Os jornais de quinta-feira (4/8) destacam um trecho da medida provisória publicada na véspera pelo governo federal, na qual são definidas as regras do programa intitulado Plano Brasil Maior. Trata-se de um pacote de incentivos fiscais destinado a melhorar as condições de competitividade de alguns setores industriais muito afetados pelas importações.
A imprensa já havia destacado, no dia anterior, reações positivas do empresariado, que elogia a iniciativa de defesa da indústria nacional. Mas há detalhes a serem esclarecidos, mesmo porque o conjunto de medidas ainda compõe um projeto experimental a ser testado pela realidade do mercado.

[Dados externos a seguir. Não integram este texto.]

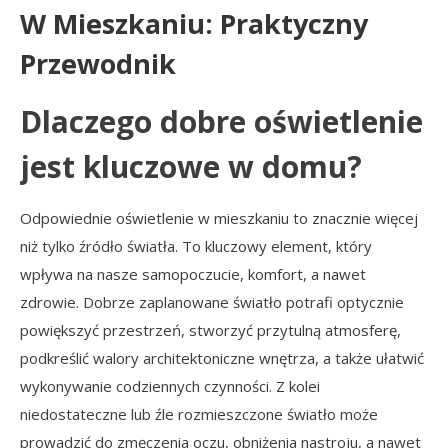
W Mieszkaniu: Praktyczny
Przewodnik
Dlaczego dobre oświetlenie
jest kluczowe w domu?
Odpowiednie oświetlenie w mieszkaniu to znacznie więcej
niż tylko źródło światła. To kluczowy element, który
wpływa na nasze samopoczucie, komfort, a nawet
zdrowie. Dobrze zaplanowane światło potrafi optycznie
powiększyć przestrzeń, stworzyć przytulną atmosferę,
podkreślić walory architektoniczne wnętrza, a także ułatwić
wykonywanie codziennych czynności. Z kolei
niedostateczne lub źle rozmieszczone światło może
prowadzić do zmęczenia oczu, obniżenia nastroju, a nawet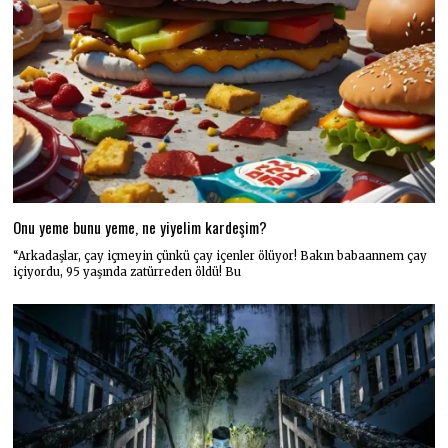
Onu yeme bunu yeme, ne yiyelim kardeşim?
“Arkadaşlar, çay içmeyin çünkü çay içenler ölüyor! Bakın babaannem çay
içiyordu, 95 yaşında zatürreden öldü! Bu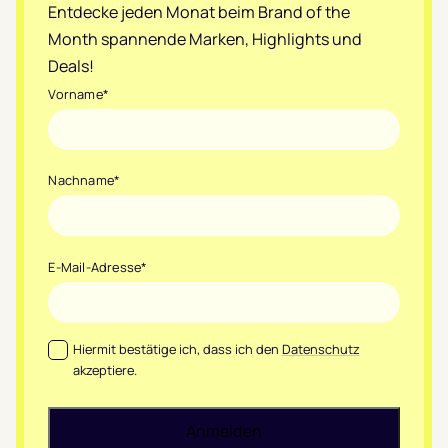
Entdecke jeden Monat beim Brand of the
Month spannende Marken, Highlights und
Deals!
Vorname
*
Nachname
*
E-Mail-Adresse
*
Datenschutz
*
Hiermit bestätige ich, dass ich den
Datenschutz
akzeptiere.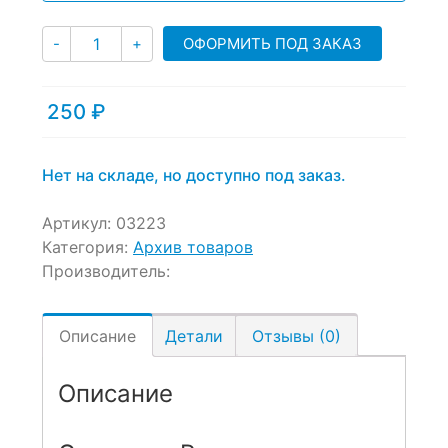
customer
ratings
Количество
ОФОРМИТЬ ПОД ЗАКАЗ
-
+
250
₽
Нет на складе, но доступно под заказ.
Артикул:
03223
Категория:
Архив товаров
Производитель:
Описание
Детали
Отзывы (0)
Описание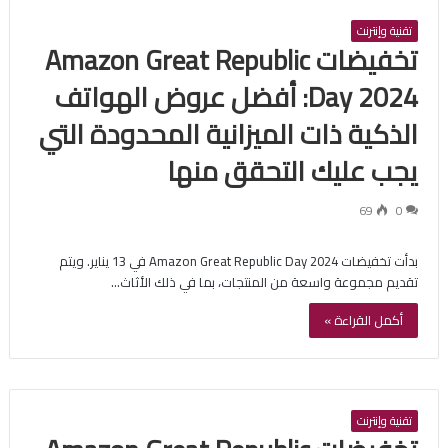
تقنية وإنترنت
تخفيضات Amazon Great Republic
Day 2024: أفضل عروض الهواتف
الذكية ذات الميزانية المحدودة التي
يجب عليك التحقق منها
69
0
بدأت تخفيضات Amazon Great Republic Day 2024 في 13 يناير. ويتم
تقديم مجموعة واسعة من المنتجات، بما في ذلك الأثاث…
أكمل القراءة »
تقنية وإنترنت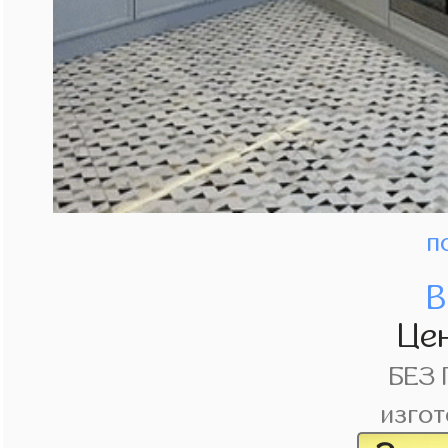
п
В
Це
БЕЗ
изгот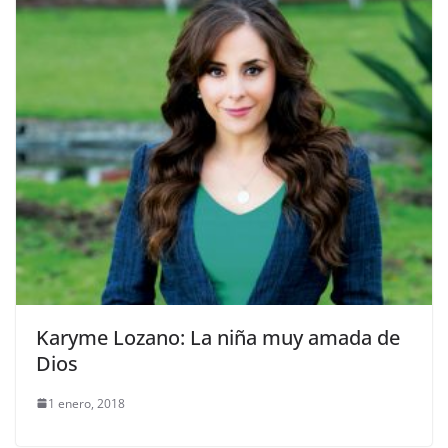
Karyme Lozano: La niña muy amada de
Dios
1 enero, 2018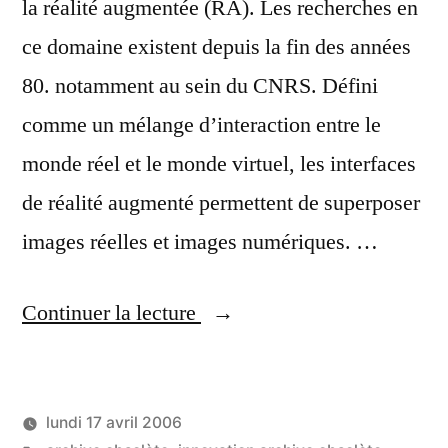
la réalité augmentée (RA). Les recherches en
ce domaine existent depuis la fin des années
80. notamment au sein du CNRS. Défini
comme un mélange d’interaction entre le
monde réel et le monde virtuel, les interfaces
de réalité augmenté permettent de superposer
images réelles et images numériques. …
« Interface
Continuer la lecture
tactile
selon
lundi 17 avril 2006
Jefferson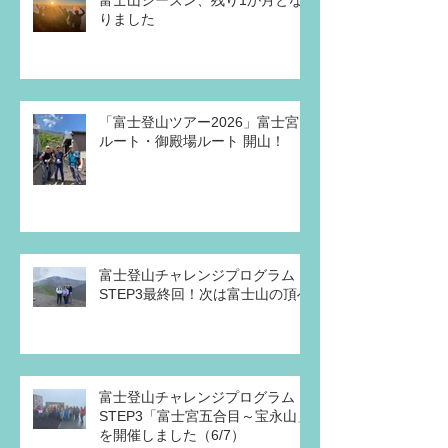
富士山シーズン、残り1か月とな
りました
「富士登山ツアー2026」富士宮
ルート・御殿場ルート 開山！
富士登山チャレンジプログラム・
STEP3最終回！次は富士山の頂へ
富士登山チャレンジプログラム
STEP3「富士宮五合目～宝永山」
を開催しました（6/7）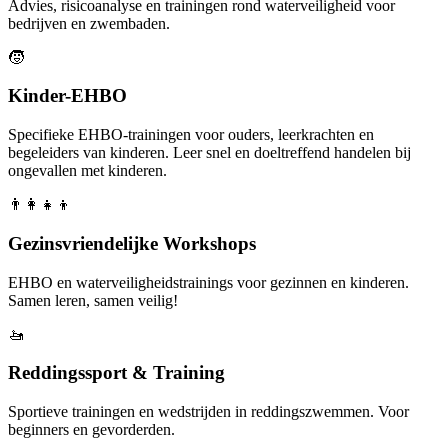
Advies, risicoanalyse en trainingen rond waterveiligheid voor
bedrijven en zwembaden.
🧒
Kinder-EHBO
Specifieke EHBO-trainingen voor ouders, leerkrachten en
begeleiders van kinderen. Leer snel en doeltreffend handelen bij
ongevallen met kinderen.
👨‍👩‍👧‍👦
Gezinsvriendelijke Workshops
EHBO en waterveiligheidstrainings voor gezinnen en kinderen.
Samen leren, samen veilig!
🚤
Reddingssport & Training
Sportieve trainingen en wedstrijden in reddingszwemmen. Voor
beginners en gevorderden.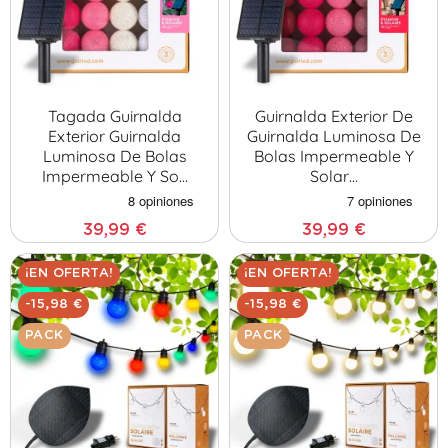
Tagada Guirnalda
Guirnalda Exterior De
Exterior Guirnalda
Guirnalda Luminosa De
Luminosa De Bolas
Bolas Impermeable Y
Impermeable Y So…
Solar…
39,99 €
39,99 €
¡EN OFERTA!
¡EN OFERTA!
-15,98 €
-15,98 €
PACK
PACK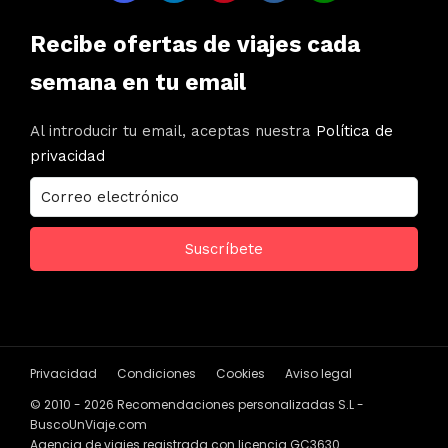
Recibe ofertas de viajes cada
semana en tu email
Al introducir tu email, aceptas nuestra
Política de
privacidad
Privacidad
Condiciones
Cookies
Aviso legal
© 2010 - 2026 Recomendaciones personalizadas S.L -
BuscoUnViaje.com
Agencia de viajes registrada con licencia GC3630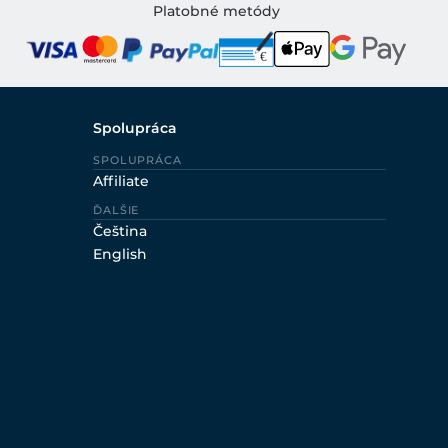
Platobné metódy
Spolupráca
SPOLUPRÁCA
Affiliate
ĎALŠIE
Čeština
English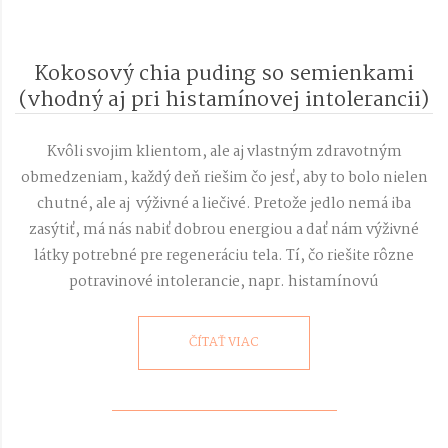
Kokosový chia puding so semienkami
(vhodný aj pri histamínovej intolerancii)
2018-
05-
Kvôli svojim klientom, ale aj vlastným zdravotným
08
obmedzeniam, každý deň riešim čo jesť, aby to bolo nielen
chutné, ale aj výživné a liečivé. Pretože jedlo nemá iba
zasýtiť, má nás nabiť dobrou energiou a dať nám výživné
látky potrebné pre regeneráciu tela. Tí, čo riešite rôzne
potravinové intolerancie, napr. histamínovú
ČÍTAŤ VIAC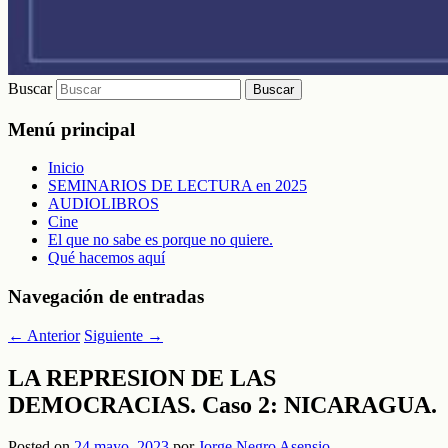
Buscar
Menú principal
Inicio
SEMINARIOS DE LECTURA en 2025
AUDIOLIBROS
Cine
El que no sabe es porque no quiere.
Qué hacemos aquí
Navegación de entradas
←
Anterior
Siguiente
→
LA REPRESION DE LAS
DEMOCRACIAS. Caso 2: NICARAGUA.
Posted on
24 mayo, 2023
por
Jorge Negro Asensio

Um deles: que setores da sociedade serão afetados pelo corte de R$ 20 bilhões previsto na arrecadação federal até 2012? Parte desse volume, representado pela concessão de benefícios fiscais a indústrias, deverá ser coberta por uma taxa de 1,5% a ser cobrada sobre o faturamento das empresas incluídas no projeto piloto. Mas essa compensação não deverá ser suficiente. Já se sabe, por exemplo, que o governo terá de cobrir a perda de receita da Previdência.
Alvo certo
Os setores de confecções, calçados, móveis e tecnologia da informação, que terão reduzida a zero a alíquota de 20% sobre a folha de pagamento, serão observados como modelo de uma reforma mais ampla ainda em planejamento.
A indústria brasileira de TI (tecnologia da informação), que nasceu e cresceu atrofiada pelo protecionismo durante o regime militar, agradeceu efusivamente ao governo, em anúncio de página inteira nos jornais. Mas o setor que mais benefícios deve receber no pacote de incentivo anunciado é a indústria automobilística. As empresas do setor que aumentarem o conteúdo de componentes e peças nacionais, investirem mais e produzirem veículos inovadores, terão reduzido o Imposto sobre Produtos Industrializados (IPI), que hoje tem uma alíquota máxima de 45%.
Um detalhe apresentado pelo jornal O Estado de S.Paulo chama atenção para o que pode ser uma contradição: todo o parque industrial automobilístico do Brasil é composto por empresas multinacionais, principalmente de origem européia, americana e japonesa. Portanto, a iniciativa do governo, saudada pela imprensa, tem como alvo os concorrentes chineses e coreanos.
O esquecido transporte público
Não fica muito claro, para o leitor mais distraído, que diferença faz o novo programa do governo em relação aos incentivos inaugurados há vinte anos pelo ex-presidente Itamar Franco, ao estimular a produção dos carros populares.
A questão é importante porque se sabe que, mesmo com os incentivos concedidos nesse período, o preço do carro vendido no Brasil é muito mais alto do que em mercados similares, como o México.
Mas os detalhes das reportagens informam que, desta vez, a concessões exigem contrapartidas: para se habilitar ao benefício, as empresas terão de investir em inovação e desenvolver a engenharia automotiva no Brasil em vez de importar e montar modelos prontos. Os detalhes dessas exigências ainda não foram definidos pelo governo, mas sabe-se que o objetivo é controlar os benefícios segundo a disposição das empresas de equiparar o setor automotivo brasileiro aos de suas matrizes.
Sabe-se, por exemplo, que a maioria dos carros vendidos no Brasil oferece como acessórios especiais itens de segurança, conforto e controle ambiental que são obrigatórios nos países de origem das multinacionais. Além disso, os preços por aqui são muito mais altos do que em outros países, para modelos semelhantes, e a razão nunca foi a carga tributária ou os direitos trabalhistas dos operários. A grande diferença nos preços vem da margem de lucro exorbitante colhida no Brasil e utilizada pelas subsidiárias para cobrir as perdas de suas matrizes nos Estados Unidos e na Europa.
Por último, mas não menos importante, não se lê nos jornais nenhum questionamento das políticas oficiais no que se refere a medidas que, no fim das contas, vão continuar estimulando o transporte individual e o aumento da frota de automóveis nas ruas.
Para o bem da economia nacional, uma política industrial realmente eficiente deveria incentivar as micro e pequenas empresas. Para o bem-estar da imensa maioria dos brasileiros, para um ambiente mais saudável nas cidades, uma política de incentivo à indústria deveria priorizar o transporte público.